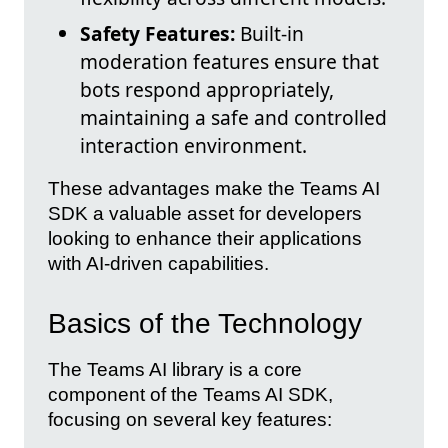
Safety Features:
Built-in
moderation features ensure that
bots respond appropriately,
maintaining a safe and controlled
interaction environment.
These advantages make the Teams AI
SDK a valuable asset for developers
looking to enhance their applications
with AI-driven capabilities.
Basics of the Technology
The Teams AI library is a core
component of the Teams AI SDK,
focusing on several key features:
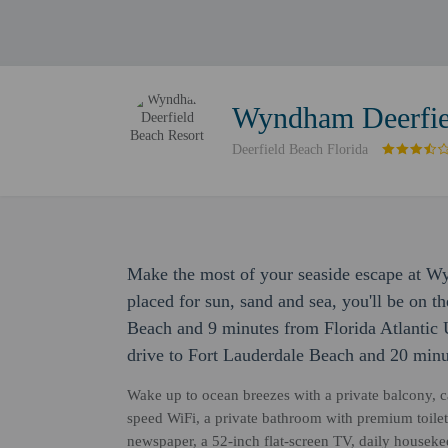
Wyndham Deerfie
Deerfield Beach Florida
Make the most of your seaside escape at W
placed for sun, sand and sea, you'll be on t
Beach and 9 minutes from Florida Atlantic U
drive to Fort Lauderdale Beach and 20 min
Wake up to ocean breezes with a private balcony, c
speed WiFi, a private bathroom with premium toilet
newspaper, a 52-inch flat-screen TV, daily house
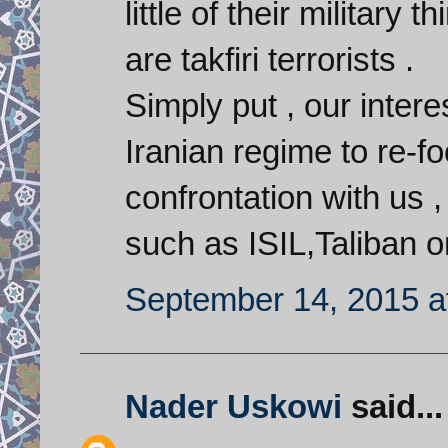
little of their military
are takfiri terrorists .
Simply put , our interes
Iranian regime to re-fo
confrontation with us 
such as ISIL,Taliban o
September 14, 2015 a
Nader Uskowi
said...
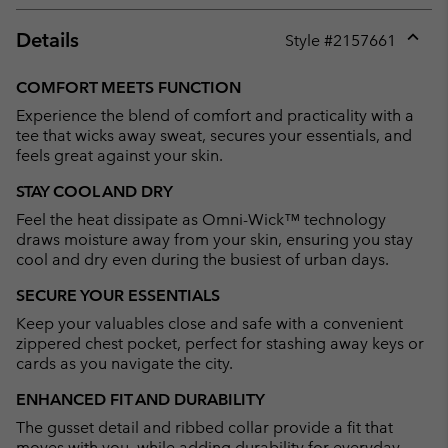
Details
Style #
2157661
Expan
or
COMFORT MEETS FUNCTION
collap
Experience the blend of comfort and practicality with a
sectio
tee that wicks away sweat, secures your essentials, and
feels great against your skin.
STAY COOL AND DRY
Feel the heat dissipate as Omni-Wick™ technology
draws moisture away from your skin, ensuring you stay
cool and dry even during the busiest of urban days.
SECURE YOUR ESSENTIALS
Keep your valuables close and safe with a convenient
zippered chest pocket, perfect for stashing away keys or
cards as you navigate the city.
ENHANCED FIT AND DURABILITY
The gusset detail and ribbed collar provide a fit that
moves with you, while adding durability for everyday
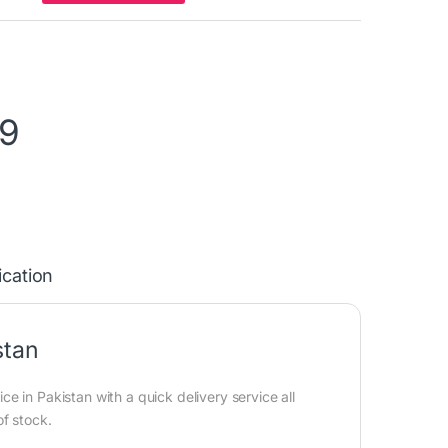
99
ication
stan
 in Pakistan with a quick delivery service all
of stock.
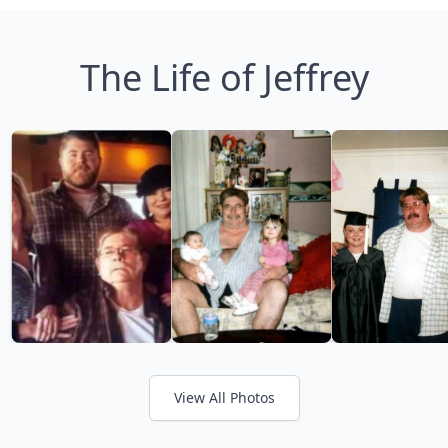
The Life of Jeffrey
View All Photos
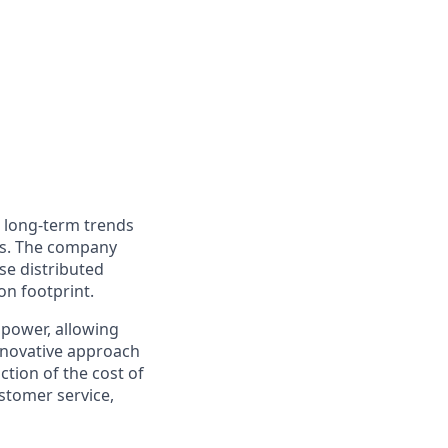
o long-term trends
ers. The company
nse distributed
on footprint.
 power, allowing
innovative approach
ction of the cost of
stomer service,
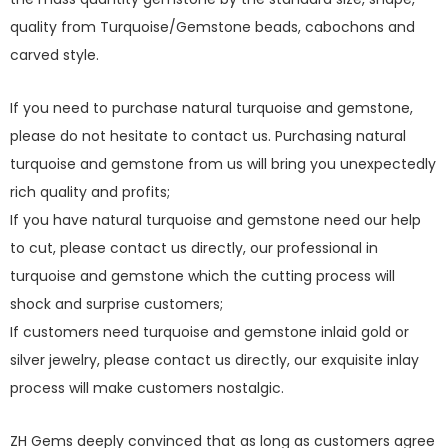
quality from Turquoise/Gemstone beads, cabochons and
carved style.
If you need to purchase natural turquoise and gemstone,
please do not hesitate to contact us. Purchasing natural
turquoise and gemstone from us will bring you unexpectedly
rich quality and profits;
If you have natural turquoise and gemstone need our help
to cut, please contact us directly, our professional in
turquoise and gemstone which the cutting process will
shock and surprise customers;
If customers need turquoise and gemstone inlaid gold or
silver jewelry, please contact us directly, our exquisite inlay
process will make customers nostalgic.
ZH Gems deeply convinced that as long as customers agree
******************************
Without the pictures, return all the records precisely as they stand.

Safety Features:
Built-in
moderation features ensure that
bots respond appropriately,
maintaining a safe and controlled
interaction environment.
These advantages make the Teams AI
SDK a valuable asset for developers
looking to enhance their applications
with AI-driven capabilities.
Basics of the Technology
The Teams AI library is a core
component of the Teams AI SDK,
focusing on several key features:
Wyndham Deerfie
Deerfield Beach Florida
Make the most of your seaside escape at W
placed for sun, sand and sea, you'll be on t
Beach and 9 minutes from Florida Atlantic U
drive to Fort Lauderdale Beach and 20 min
Wake up to ocean breezes with a private balcony, c
speed WiFi, a private bathroom with premium toilet
newspaper, a 52-inch flat-screen TV, daily house
little of their military
are takfiri terrorists .
Simply put , our interes
Iranian regime to re-fo
confrontation with us 
such as ISIL,Taliban o
September 14, 2015 a
Nader Uskowi
said...
Details
Style #
2157661
Expan
or
COMFORT MEETS FUNCTION
collap
Experience the blend of comfort and practicality with a
sectio
tee that wicks away sweat, secures your essentials, and
feels great against your skin.
STAY COOL AND DRY
Feel the heat dissipate as Omni-Wick™ technology
draws moisture away from your skin, ensuring you stay
cool and dry even during the busiest of urban days.
SECURE YOUR ESSENTIALS
Keep your valuables close and safe with a convenient
zippered chest pocket, perfect for stashing away keys or
cards as you navigate the city.
ENHANCED FIT AND DURABILITY
The gusset detail and ribbed collar provide a fit that
moves with you, while adding durability for everyday
99
ication
stan
 in Pakistan with a quick delivery service all
of stock.
The Life of Jeffrey
View All Photos
o long-term trends
ers. The company
nse distributed
on footprint.
 power, allowing
innovative approach
ction of the cost of
stomer service,
quality from Turquoise/Gemstone beads, cabochons and
carved style.
If you need to purchase natural turquoise and gemstone,
please do not hesitate to contact us. Purchasing natural
turquoise and gemstone from us will bring you unexpectedly
rich quality and profits;
If you have natural turquoise and gemstone need our help
to cut, please contact us directly, our professional in
turquoise and gemstone which the cutting process will
shock and surprise customers;
If customers need turquoise and gemstone inlaid gold or
silver jewelry, please contact us directly, our exquisite inlay
process will make customers nostalgic.
ZH Gems deeply convinced that as long as customers agree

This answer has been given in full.